◆ ACTIVITY ◆
Say how many lines of the entries below include "Windows", giving nothing but that number.

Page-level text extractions

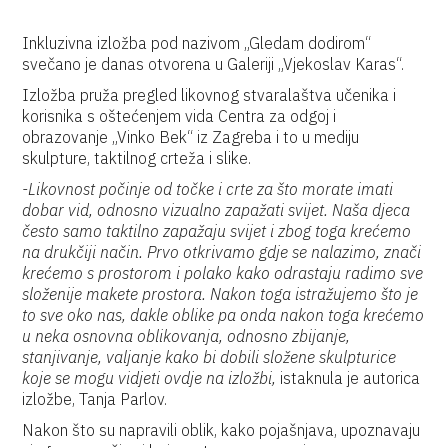
Inkluzivna izložba pod nazivom „Gledam dodirom“
svečano je danas otvorena u Galeriji „Vjekoslav Karas“.
Izložba pruža pregled likovnog stvaralaštva učenika i
korisnika s oštećenjem vida Centra za odgoj i
obrazovanje „Vinko Bek“ iz Zagreba i to u mediju
skulpture, taktilnog crteža i slike.
-Likovnost počinje od točke i crte za što morate imati
dobar vid, odnosno vizualno zapažati svijet. Naša djeca
često samo taktilno zapažaju svijet i zbog toga krećemo
na drukčiji način. Prvo otkrivamo gdje se nalazimo, znači
krećemo s prostorom i polako kako odrastaju radimo sve
složenije makete prostora. Nakon toga istražujemo što je
to sve oko nas, dakle oblike pa onda nakon toga krećemo
u neka osnovna oblikovanja, odnosno zbijanje,
stanjivanje, valjanje kako bi dobili složene skulpturice
koje se mogu vidjeti ovdje na izložbi,
istaknula je autorica
izložbe, Tanja Parlov.
Nakon što su napravili oblik, kako pojašnjava, upoznavaju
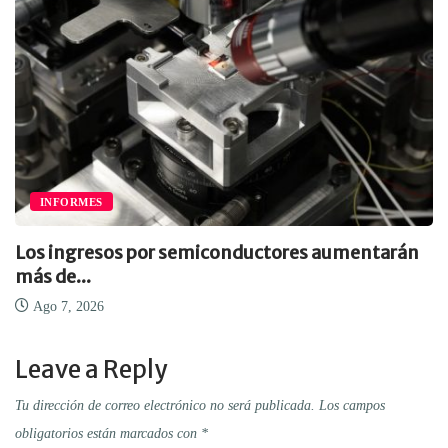
INFORMES
Los ingresos por semiconductores aumentarán
más de...
Ago 7, 2026
Leave a Reply
Tu dirección de correo electrónico no será publicada.
Los campos
obligatorios están marcados con
*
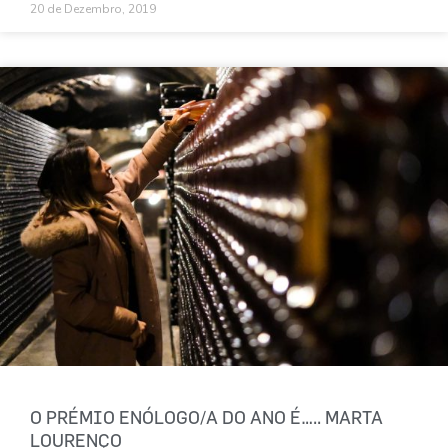
20 de Dezembro, 2019
O PRÉMIO ENÓLOGO/A DO ANO É….. MARTA
LOURENÇO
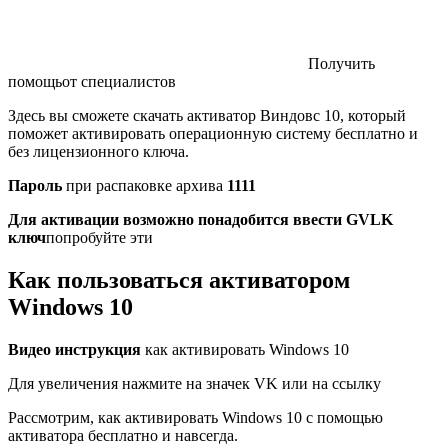
Получить
помощь
от специалистов
Здесь вы сможете скачать активатор Виндовс 10, который
поможет активировать операционную систему бесплатно и
без лицензионного ключа.
Пароль
при распаковке архива
1111
Для активации возможно понадобится ввести GVLK
ключ
попробуйте эти
Как пользоваться активатором
Windows 10
Видео инструкция
как активировать Windows 10
Для увеличения нажмите на значек VK или на ссылку
Рассмотрим, как активировать Windows 10 с помощью
активатора бесплатно и навсегда.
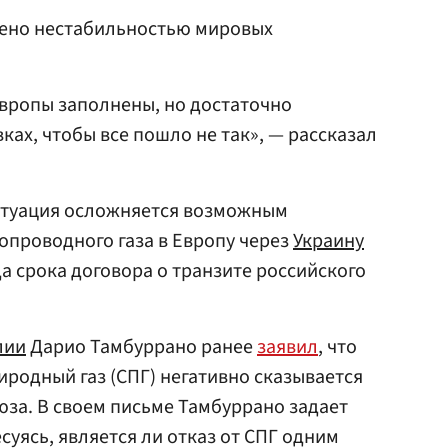
лено нестабильностью мировых
вропы заполнены, но достаточно
ках, чтобы все пошло не так», — рассказал
ситуация осложняется возможным
проводного газа в Европу через
Украину
да срока договора о транзите российского
лии
Дарио Тамбуррано ранее
заявил
, что
родный газ (СПГ) негативно сказывается
юза. В своем письме Тамбуррано задает
есуясь, является ли отказ от СПГ одним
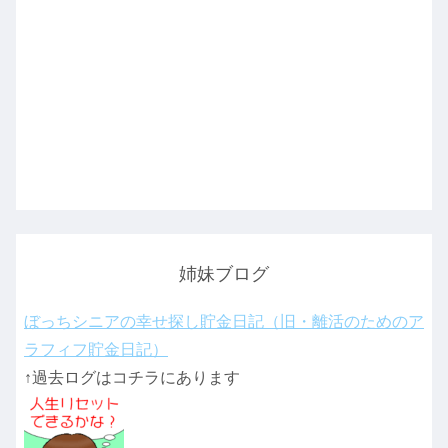
姉妹ブログ
ぼっちシニアの幸せ探し貯金日記（旧・離活のためのア
ラフィフ貯金日記）
↑過去ログはコチラにあります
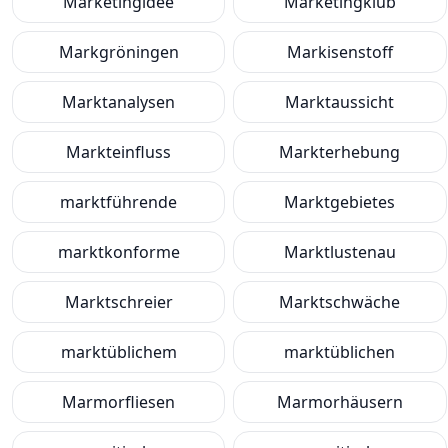
Marketingidee
Marketingklub
Markgröningen
Markisenstoff
Marktanalysen
Marktaussicht
Markteinfluss
Markterhebung
marktführende
Marktgebietes
marktkonforme
Marktlustenau
Marktschreier
Marktschwäche
marktüblichem
marktüblichen
Marmorfliesen
Marmorhäusern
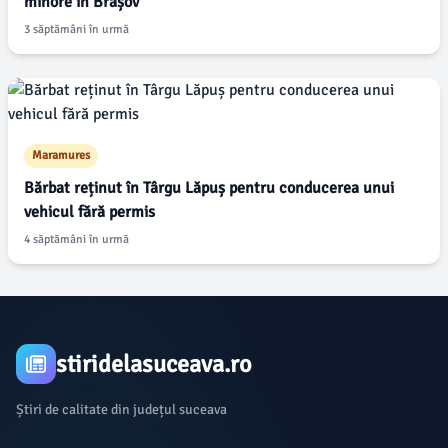
minore în Brașov
3 săptămâni în urmă
Maramures
Bărbat reținut în Târgu Lăpuș pentru conducerea unui
vehicul fără permis
4 săptămâni în urmă
stiridelasuceava.ro
Știri de calitate din județul suceava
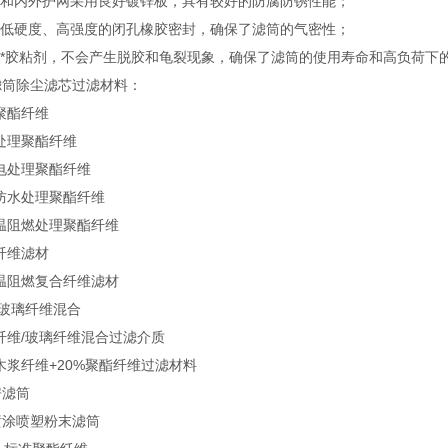
端盖和内外护网采用良好镀锌板，具有较好的防腐防锈性能；
采用低硬度、高强度的闭孔橡胶密封，确保了滤筒的气密性；
采用*胶粘剂，不会产生脱胶和龟裂现象，确保了滤筒的使用寿命和高负荷下
滤筒除尘滤芯过滤材料：
聚酯纤维
处理聚酯纤维
电处理聚酯纤维
防水处理聚酯纤维
温阻燃处理聚酯纤维
纤维滤材
温阻燃复合纤维滤材
/玻璃纤维混合
纤维/玻璃纤维混合过滤介质
%木浆纤维+20%聚酯纤维过滤材料
房滤筒
喷涂喷塑粉末滤筒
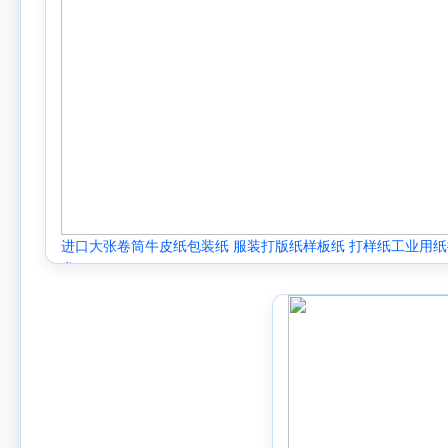
进口大张卷筒牛皮纸包装纸 服装打版纸样板纸 打样纸工业用纸
发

◆ RESULT OF THIS EXERCISE ◆
3